## What is required
The response should repeat word for word every line below from the one with "info@sumesbk.ba" to the one with "Distrito ratificó al jefe de la Oficina de", inclusive, and nothing else; leave pictures out.

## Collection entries
***
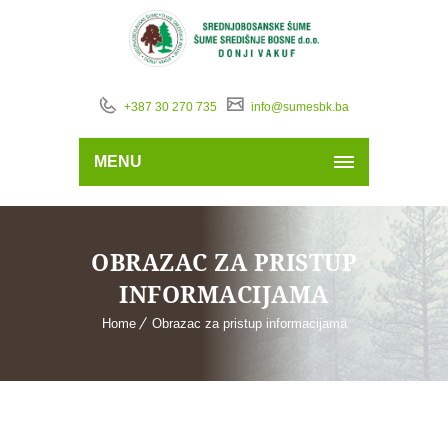
+387 30 270 735
info@sumesbk.ba
MENU
OBRAZAC ZA PRISTUP
INFORMACIJAMA
Home
Obrazac za pristup informacijama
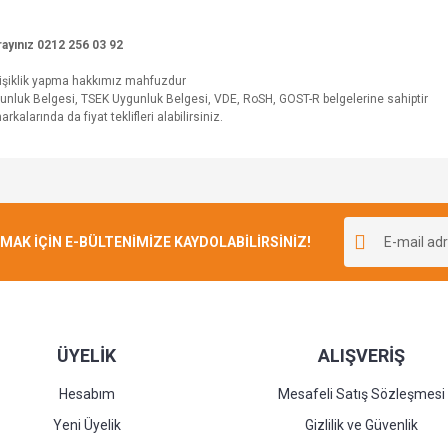
 arayınız 0212 256 03 92
ğişiklik yapma hakkımız mahfuzdur
gunluk Belgesi, TSEK Uygunluk Belgesi, VDE, RoSH, GOST-R belgelerine sahiptir
alarında da fiyat teklifleri alabilirsiniz.
Bu ürüne ilk yorumu siz yapın!
K İÇİN E-BÜLTENİMİZE KAYDOLABİLİRSİNİZ!
Yorum Yaz
ÜYELİK
ALIŞVERİŞ
Hesabım
Mesafeli Satış Sözleşmesi
Yeni Üyelik
Gizlilik ve Güvenlik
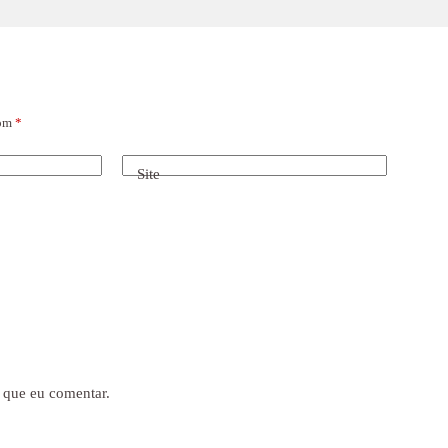
com
*
Site
 que eu comentar.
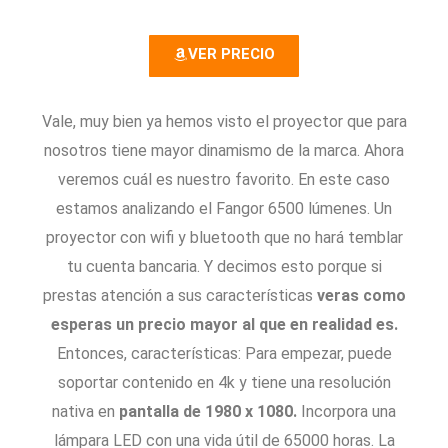
.
8
VER PRECIO
/
5
Vale, muy bien ya hemos visto el proyector que para
nosotros tiene mayor dinamismo de la marca. Ahora
veremos cuál es nuestro favorito. En este caso
estamos analizando el Fangor 6500 lúmenes. Un
proyector con wifi y bluetooth que no hará temblar
tu cuenta bancaria. Y decimos esto porque si
prestas atención a sus características
veras como
esperas un precio mayor al que en realidad es.
Entonces, características: Para empezar, puede
soportar contenido en 4k y tiene una resolución
nativa en
pantalla de 1980 x 1080.
Incorpora una
lámpara LED con una vida útil de 65000 horas. La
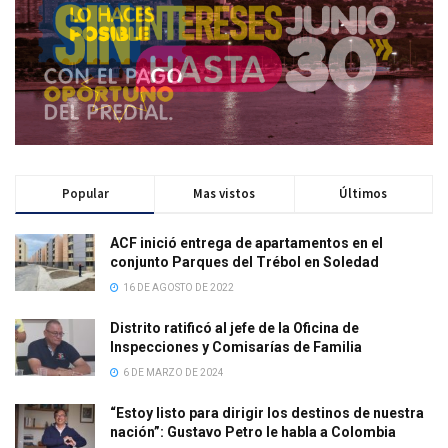
Popular
Mas vistos
Últimos
ACF inició entrega de apartamentos en el
conjunto Parques del Trébol en Soledad
16 DE AGOSTO DE 2022
Distrito ratificó al jefe de la Oficina de
Inspecciones y Comisarías de Familia
6 DE MARZO DE 2024
“Estoy listo para dirigir los destinos de nuestra
nación”: Gustavo Petro le habla a Colombia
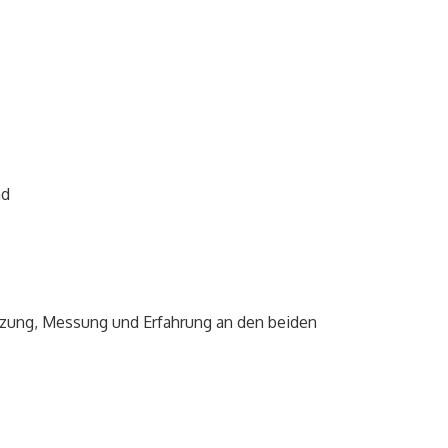
nd
etzung, Messung und Erfahrung an den beiden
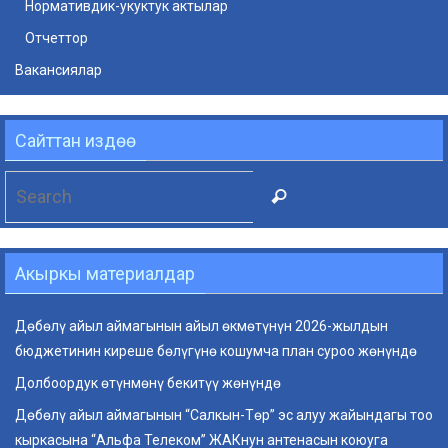
Нормативдик-укуктук актылар
Отчеттор
Вакансиялар
Сайттан издөө
Search
Search
for:
Акыркы материалдар
Дөбөлү айыл аймагынын айыл өкмөтүнүн 2026-жылдын
бюджетинин киреше бөлүгүнө кошумча план суроо жөнүндө
Долбоордук өтүнмөнү бекитүү жөнүндө
Дөбөлү айыл аймагынын “Салкын-Төр” эс алуу жайындагы тоо
кыркасына “Альфа Телеком” ЖАКнун антенасын коюуга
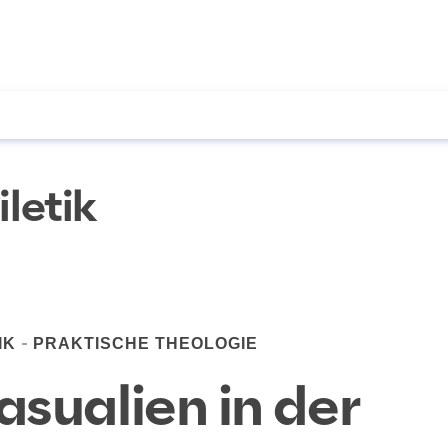
letik
IK
PRAKTISCHE THEOLOGIE
asualien in der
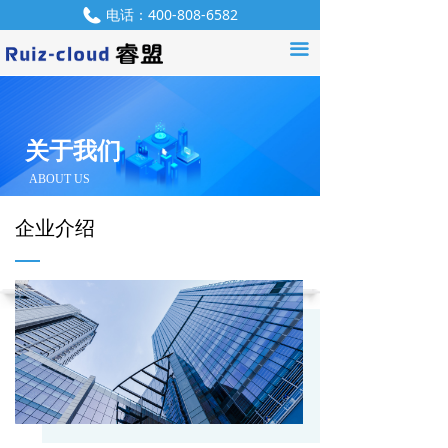
电话：
400-808-6582
首页
끀
QQ：
550952907
产品中心
解决方案
关于我们
服务支持
ABOUT US
资讯中心
企业介绍
产品咨询
关于我们
联系我们
招贤纳士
***
## Response to the exercise
info@sumesbk.ba
MENU
OBRAZAC ZA PRISTUP
INFORMACIJAMA
Home
Obrazac za pristup informacijama
 arayınız 0212 256 03 92
ğişiklik yapma hakkımız mahfuzdur
gunluk Belgesi, TSEK Uygunluk Belgesi, VDE, RoSH, GOST-R belgelerine sahiptir
alarında da fiyat teklifleri alabilirsiniz.
Bu ürüne ilk yorumu siz yapın!
K İÇİN E-BÜLTENİMİZE KAYDOLABİLİRSİNİZ!
Yorum Yaz
ÜYELİK
ALIŞVERİŞ
Hesabım
Mesafeli Satış Sözleşmesi
Yeni Üyelik
Gizlilik ve Güvenlik
com
*
Site
 que eu comentar.
.
8
VER PRECIO
/
5
Vale, muy bien ya hemos visto el proyector que para
nosotros tiene mayor dinamismo de la marca. Ahora
veremos cuál es nuestro favorito. En este caso
estamos analizando el Fangor 6500 lúmenes. Un
proyector con wifi y bluetooth que no hará temblar
tu cuenta bancaria. Y decimos esto porque si
prestas atención a sus características
veras como
esperas un precio mayor al que en realidad es.
Entonces, características: Para empezar, puede
soportar contenido en 4k y tiene una resolución
nativa en
pantalla de 1980 x 1080.
Incorpora una
lámpara LED con una vida útil de 65000 horas. La
Popular
Mas vistos
Últimos
ACF inició entrega de apartamentos en el
conjunto Parques del Trébol en Soledad
16 DE AGOSTO DE 2022
Distrito ratificó al jefe de la Oficina de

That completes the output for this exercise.